Recently I have been working on integrating an existing Polycom video conferencing system with a new Lync 2010 deployment. As it turns out the newer software releases for Polycom have made great progress towards making the integration of Polycom systems with Lync easier. I say easier, because it still isn’t exactly easy. There are many cool features of integrating Polycom and Lync. By using a Polycom RMX, one can have continuous presence using the meeting room format. This is something that was sadly left out of Lync 2010. As most people who have used Lync 2010 will tell you, it doesn’t do a very good job of switching between active speakers.

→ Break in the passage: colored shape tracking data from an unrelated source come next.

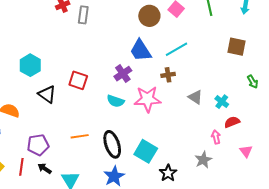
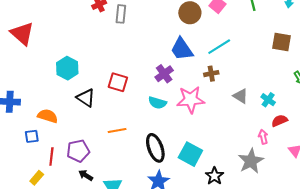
orange line: (80, 136) -> (117, 130), moved
gray star: (203, 160) -> (251, 161), size x1.4
red line: (21, 167) -> (51, 156), moved

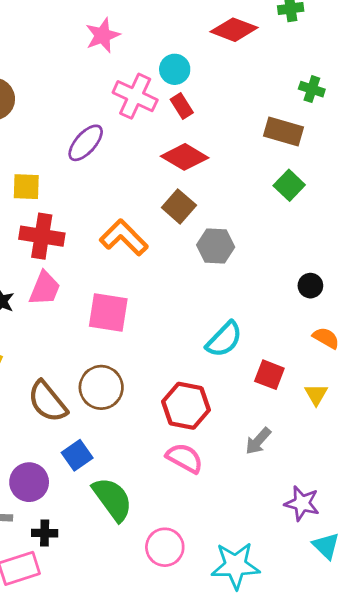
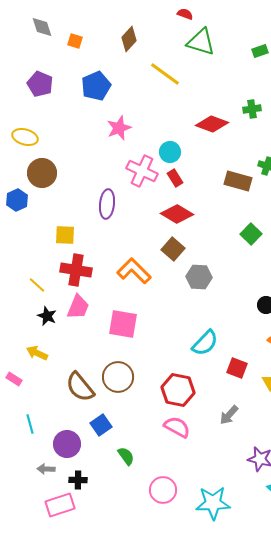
brown rectangle: (284, 132) -> (238, 181), moved
purple ellipse: (86, 143) -> (107, 204), turned -36
green semicircle: (112, 499) -> (126, 456), size x0.6

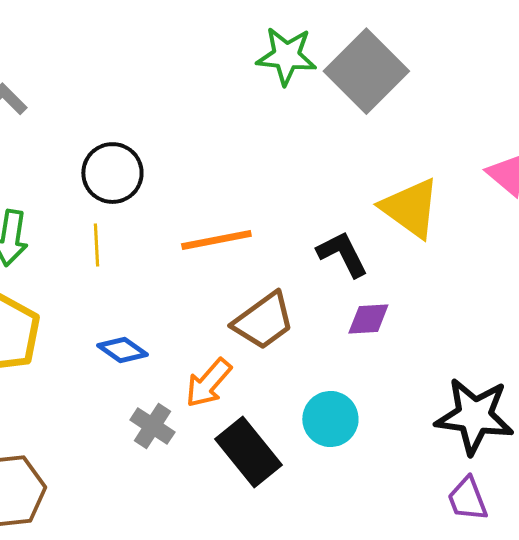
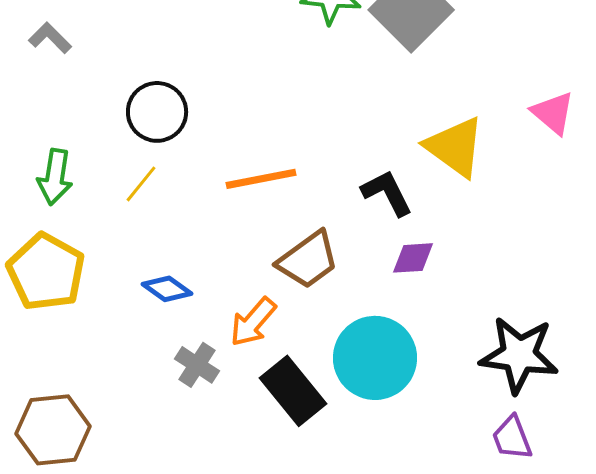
yellow line: (96, 245) -> (141, 184), turned 42
cyan circle: (330, 419) -> (375, 358), size x1.5

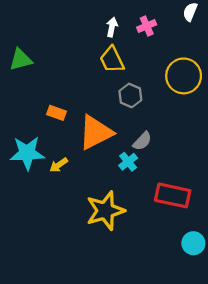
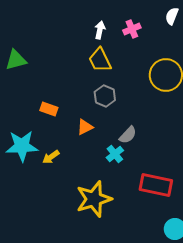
gray hexagon: (130, 95) -> (105, 96), moved
orange triangle: (96, 132) -> (85, 127), size x0.5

Integrating Polycom HDX 7000 and 8000 endpoints is VERY straight forward. The only problem is if you don’t have multipoint licenses you can only have a one-to-one call with a Polycom endpoint. Hence the reason for an RMX.
Requirements for integrating an HDX 7000/800 with Lync 2010:
First off you will need a valid user account in Active Directory for each HDX endpoint. As an example, we are creating a user called “Polycom LA”, for our Los Angeles HDX 7000. We will use email@example.com as the logon name. Make sure password never expires and user cannot change password fields are checked. When this user is created, it will automatically be assigned a logon name in our valid SIP domain of @domain.org.
For further organization we use Active Directory groups to organize Lync users. Later, we push these groups to the contact lists of Lync users with powershell. For this example we are creating a universal security group called “wgrp-polycom”.
Now we need to activate this new AD user on our Lync front end server. Using the Lync server management shell: PS C:\>Enable-CsUser -Identity “Polycom LA” -RegistrarPool lync01.domain.local -SipAddressType SamAccountName -Sipdomain domain.org.
Just for the heck of it, and to allow easy visual identification of the Lync user as an actual Polycom system and not a human being, we add an AD image of a Polycom camera. This corporate image will trickle down to Lync and make it look really slick. You can use any free AD image attribute editor for this.
Finally, we need to configure the HDX with a SIP connection to the Lync 2010 server. The thing to note here is the difference between User Name and Domain User Name. The User Name field should contain the username for the primary SIP domain “firstname.lastname@example.org”, and the Domain User Name should be the AD logon account email@example.com.
Now we can test the Polycom configuration by heading to the global directory and searching for a user. If the integration with Lync 2010 is working correctly you should be able to find any active Lync users and call them directly. You should also be able to find other polycom units if they were Lync enabled. Pretty cool huh?
You can check the status of the registration with Lync on the unit itself or through the web interface, and the registrar server should have a green up arrow.